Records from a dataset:
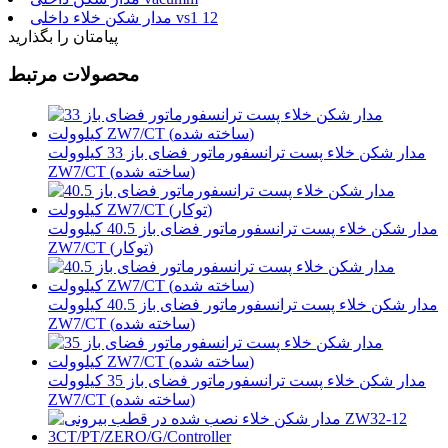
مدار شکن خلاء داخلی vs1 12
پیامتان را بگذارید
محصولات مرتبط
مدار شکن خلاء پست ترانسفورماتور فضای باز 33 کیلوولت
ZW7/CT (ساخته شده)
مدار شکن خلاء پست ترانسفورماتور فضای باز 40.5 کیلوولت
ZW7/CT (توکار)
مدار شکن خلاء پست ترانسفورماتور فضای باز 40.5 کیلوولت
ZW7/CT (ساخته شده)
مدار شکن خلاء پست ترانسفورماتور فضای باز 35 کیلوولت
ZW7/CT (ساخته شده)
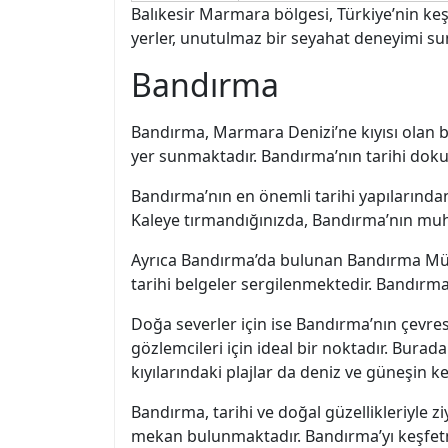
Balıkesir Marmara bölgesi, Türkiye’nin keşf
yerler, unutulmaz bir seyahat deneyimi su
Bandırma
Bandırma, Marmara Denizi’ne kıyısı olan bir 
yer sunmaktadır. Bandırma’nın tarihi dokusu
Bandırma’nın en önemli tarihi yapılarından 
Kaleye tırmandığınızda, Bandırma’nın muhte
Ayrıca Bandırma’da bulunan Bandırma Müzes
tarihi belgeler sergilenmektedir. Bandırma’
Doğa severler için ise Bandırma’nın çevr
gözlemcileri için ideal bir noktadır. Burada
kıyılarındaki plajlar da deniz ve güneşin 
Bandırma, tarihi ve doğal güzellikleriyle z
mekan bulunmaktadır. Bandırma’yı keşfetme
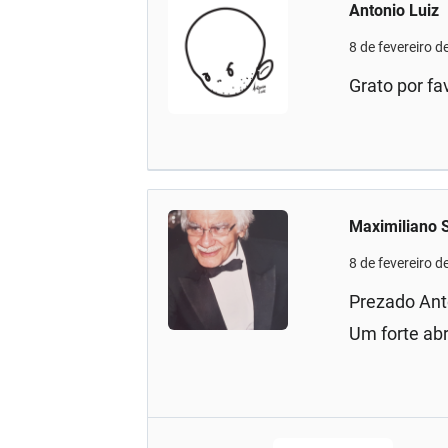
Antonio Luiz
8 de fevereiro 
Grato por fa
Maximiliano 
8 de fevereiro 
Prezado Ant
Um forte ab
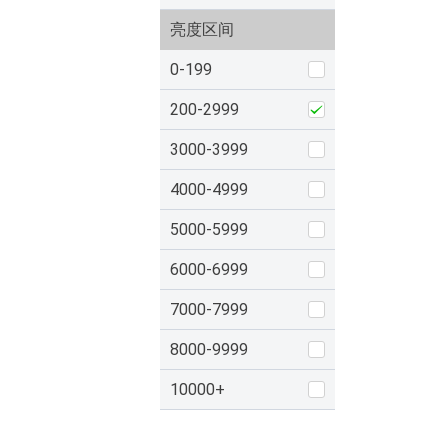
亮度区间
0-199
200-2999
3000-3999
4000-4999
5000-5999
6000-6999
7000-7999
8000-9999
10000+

## How to complete this task
All of the entries need to be copied exactly, minus any pictures.

## Answer space
مدار شکن خلاء داخلی vs1 12
پیامتان را بگذارید
محصولات مرتبط
مدار شکن خلاء پست ترانسفورماتور فضای باز 33 کیلوولت
ZW7/CT (ساخته شده)
مدار شکن خلاء پست ترانسفورماتور فضای باز 40.5 کیلوولت
ZW7/CT (توکار)
مدار شکن خلاء پست ترانسفورماتور فضای باز 40.5 کیلوولت
ZW7/CT (ساخته شده)
مدار شکن خلاء پست ترانسفورماتور فضای باز 35 کیلوولت
ZW7/CT (ساخته شده)
Balıkesir Marmara bölgesi, Türkiye’nin keşf
yerler, unutulmaz bir seyahat deneyimi su
Bandırma
Bandırma, Marmara Denizi’ne kıyısı olan bir 
yer sunmaktadır. Bandırma’nın tarihi dokusu
Bandırma’nın en önemli tarihi yapılarından 
Kaleye tırmandığınızda, Bandırma’nın muhte
Ayrıca Bandırma’da bulunan Bandırma Müzes
tarihi belgeler sergilenmektedir. Bandırma’
Doğa severler için ise Bandırma’nın çevr
gözlemcileri için ideal bir noktadır. Burada
kıyılarındaki plajlar da deniz ve güneşin 
Bandırma, tarihi ve doğal güzellikleriyle z
mekan bulunmaktadır. Bandırma’yı keşfetme
Antonio Luiz
8 de fevereiro 
Grato por fa
Maximiliano 
8 de fevereiro 
Prezado Ant
Um forte ab
亮度区间
0-199
200-2999
3000-3999
4000-4999
5000-5999
6000-6999
7000-7999
8000-9999
10000+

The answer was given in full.